Forum: Poser - OFFICIAL


Subject: Why would anyone want to buy Shade?

eecir opened this issue on Sep 03, 2004 ยท 89 posts


XENOPHONZ posted Fri, 03 September 2004 at 10:15 PM

Attached Link: http://www.economymodels.com/oil.asp

OK -- I said that I'd stay out of the politics, but someone has chosen to issue a challenge:

the world will be out of the grades of oil that produce your gasoline within 40 years, well within my grandchildren's lifetimes.

Yeah, this is one of many scenarios -- frequently listed by environmentalist wackos and doomsayers.

According to the predictions made in tomes such as Silent Spring and The Population Bomb, we should have all been dead a couple of decades ago.

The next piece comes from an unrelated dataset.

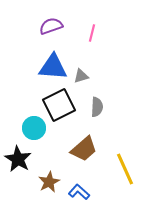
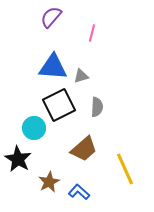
purple semicircle: moved 9 px up; rotated 30 degrees counterclockwise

Well.....the predictions were flat wrong.

And so is this one.

One of the results of the oil crises was feeling that oil might run out. Known oil reserves would only last for a few decades into the future. But time passed by and oil did not run out. In fact remaining oil reserves seemed to increase each year rather than deplete. Today the general consensus is that oil will not run out, at least not in the foreseeable future. Anyone who thinks differently is a crackpot or a doomsayer. History has taught us that we will find as much new oil each year as we pump from the ground. Yet, this will not go on forever. Oil is a limited, non-renewable resource. Every time we burn a barrel, there is one less barrel left. Eventually oil will run out, or at least become scarce enough and costly enough so that we wont burn it all. Before oil runs out, there will be a peak in production. We have not passed that peak yet, but growth in production tends to be slowing.

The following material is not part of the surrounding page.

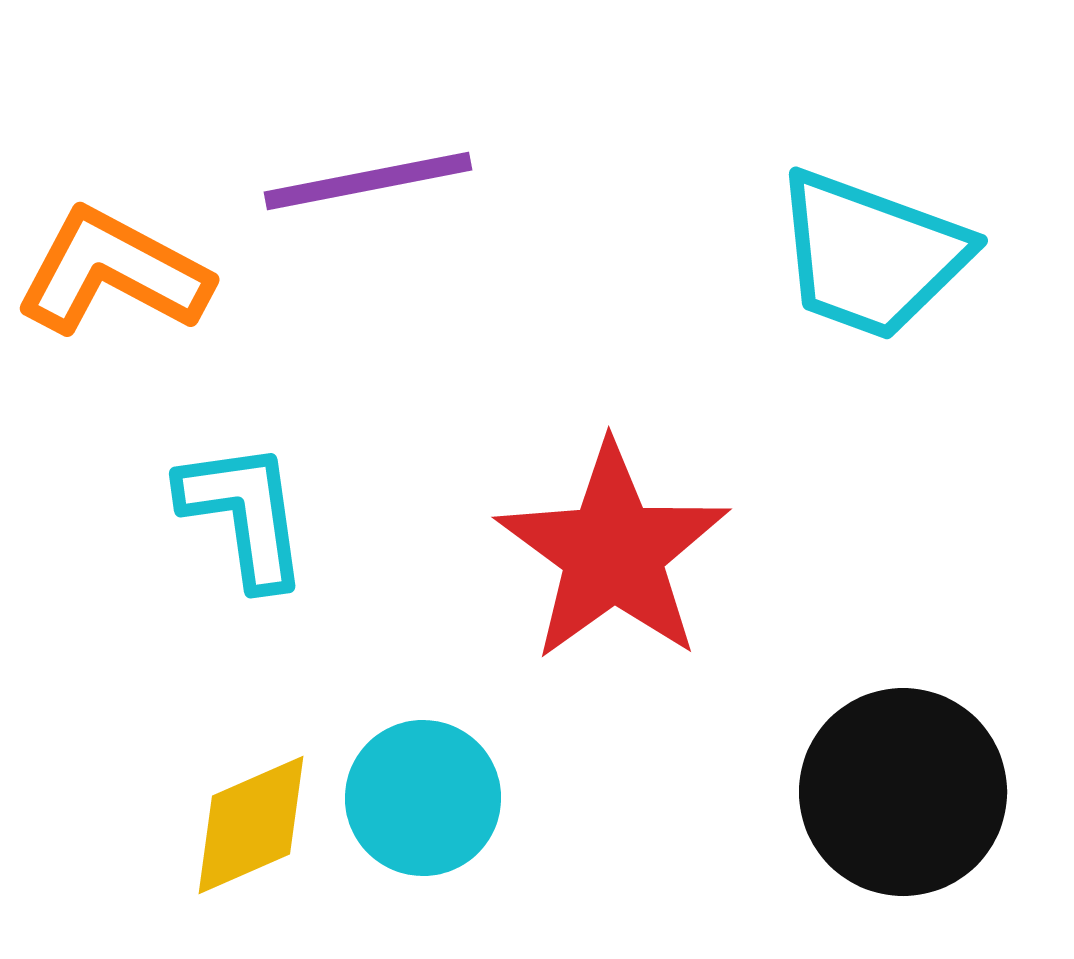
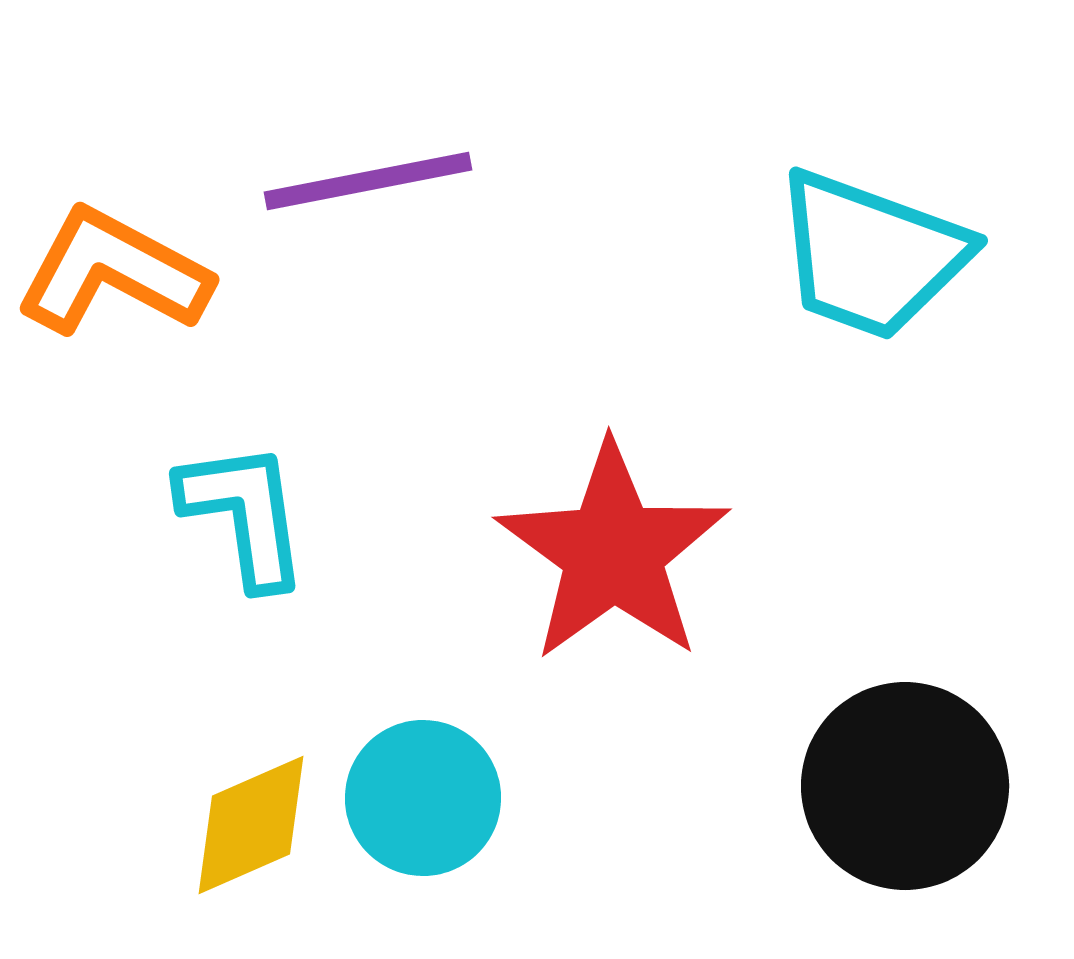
black circle: moved 2 px right, 6 px up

Just maybe if US citizens started paying a realistic price for it

The fact is that we do pay a realistic price for it.

The Europeans are the ones who pay an unrealistic price for it. A price artificially jacked up by ridiculous taxes.

they'd stop using more than the rest of the world put together and start wondering what they're doing to their kid's futures.

Perhaps there is a reason why Europe enjoys extraordinarily high unemployment rates -- rates that would be considered to be indicative of a depression here in the U.S..

Perhaps "the rest of the world" needs to follow an example.